The study provides new, sharper evidence for early plate tectonics and geomagnetic pole flipping

New research analyzing chunks of the oldest rocks on the planet provides some of the strongest evidence yet that the Earth’s crust was being pushed and pulled in ways similar to modern plate tectonics at least 3.25 billion years ago. The study also provides the earliest evidence of when the planet’s north and south magnetic poles swapped places.

The two results offer clues as to how such geological changes may have resulted in an environment more conducive to the development of life on the planet.

The work described in PNAS and led by Harvard geologists Alec Brenner and Roger Fu, focused on part of the Pilbara Craton in Western Australia, one of the oldest and most stable parts of the Earth’s crust. Using novel techniques and devices, the researchers show that some of Earth’s earliest surfaces moved at a rate of 6.1 centimeters per year and 0.55 degrees every million years.

That speed is more than twice the speed at which the ancient crust was moving in a previous study by the same researchers. Both the speed and the direction of this shift in latitude allow plate tectonics to be the most logical and strongest explanation for it.

“There’s a lot of work that seems to suggest that early in Earth’s history, plate tectonics wasn’t the dominant way the planet’s internal heat is released, as plate shifting does today,” said Brenner, a Ph.D. Candidate in the Graduate School of Arts and Sciences and member of the Harvard Paleomagnetics Laboratory. “This evidence allows us to rule out non-plate tectonics explanations much more confidently.”

For example, researchers can now argue against phenomena called “true polar migration” and “stagnant lid tectonics,” both of which can shift the Earth’s surface but are not part of modern plate tectonics. The results lean more toward plate tectonic motion, as the newly discovered higher velocity rate is inconsistent with aspects of the other two processes.

In the paper, the scientists also describe what is believed to be the oldest evidence of when the Earth reversed its geomagnetic fields, meaning the north and south magnetic poles were flipped. This type of flip-flop is a common event in Earth’s geological history, with the pole flipping 183 times in the last 83 million years and perhaps several hundred times in the last 160 million years, according to NASA.

The reversal says a lot about the planet’s magnetic field 3.2 billion years ago. Key to these implications is that the magnetic field was likely stable and strong enough to prevent solar winds from eroding the atmosphere. This finding, combined with the findings on plate tectonics, provides clues to the conditions under which the earliest forms of life evolved.

“It paints this picture of an early Earth that was already really mature geodynamically,” says Brenner. “There have been many of the same types of dynamic processes leading to an Earth that has significantly more stable environmental and surface conditions, making it easier for life to evolve and evolve.”

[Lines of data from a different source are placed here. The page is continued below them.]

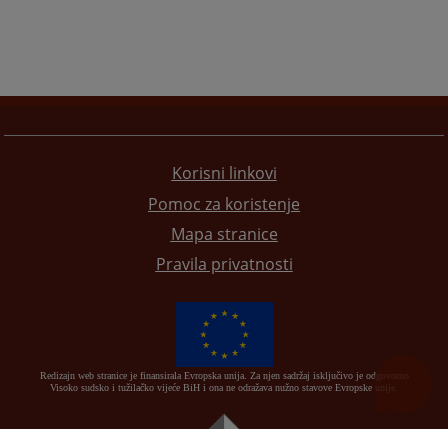
Korisni linkovi
Pomoc za koristenje
Mapa stranice
Pravila privatnosti
Redizajn web stranice je finansirala Evropska unija. Za njen sadržaj isključivo je odgovorno
Visoko sudsko i tužilačko vijeće BiH i ona ne odražava nužno stavove Evropske unije.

Today, Earth’s outer shell is made up of about 15 shifting blocks of crust, or plates, that support the planet’s continents and oceans. Over eons, the plates drifted in and out, forming new continents and mountains, and exposing new rocks to the atmosphere, leading to chemical reactions that stabilized Earth’s surface temperature for billions of years.

Evidence of the beginning of plate tectonics is hard to find as the oldest pieces of crust are pushed into the inner mantle, never to resurface. Only 5 percent of all rocks on Earth are older than 2.5 billion years, and no rock is older than about 4 billion years.

Overall, the study adds to the growing body of research that tectonic movements occurred relatively early in Earth’s 4.5-billion-year history and that early life forms emerged in a more temperate environment. In 2018, project members revisited the Pilbara Craton, which spans about 300 miles. They drilled into the original and thick crustal plate there to collect samples, which were analyzed back in Cambridge for their magnetic history.

Using magnetometers, degaussing devices and the quantum diamond microscope, which maps a sample’s magnetic fields and precisely identifies the type of magnetized particles, the researchers developed a number of new techniques to determine the age and the way the samples were magnetized. This allows researchers to determine how, when and in which direction the crust shifted, as well as the magnetic influence emanating from Earth’s geomagnetic poles.

The Quantum Diamond Microscope was developed in a collaboration between Harvard researchers from the Departments of Earth and Planetary Sciences (EPS) and Departments of Physics.

For future studies, Fu and Brenner plan to continue to focus on the Pilbara craton while looking beyond it at other ancient crusts around the world. They hope to find older evidence of modern plate motion, when Earth’s magnetic poles were flipped.

“Finally being able to reliably read these very old rocks opens up so many opportunities to observe a time period that is often known more through theory than solid data,” said Fu, a professor of EPS the Faculty of Arts and Sciences. “Ultimately, we have a good chance of reconstructing not only when tectonic plates started to move, but also how their movements – and thus the deep-seated processes in the Earth’s interior that drive them – changed over time.”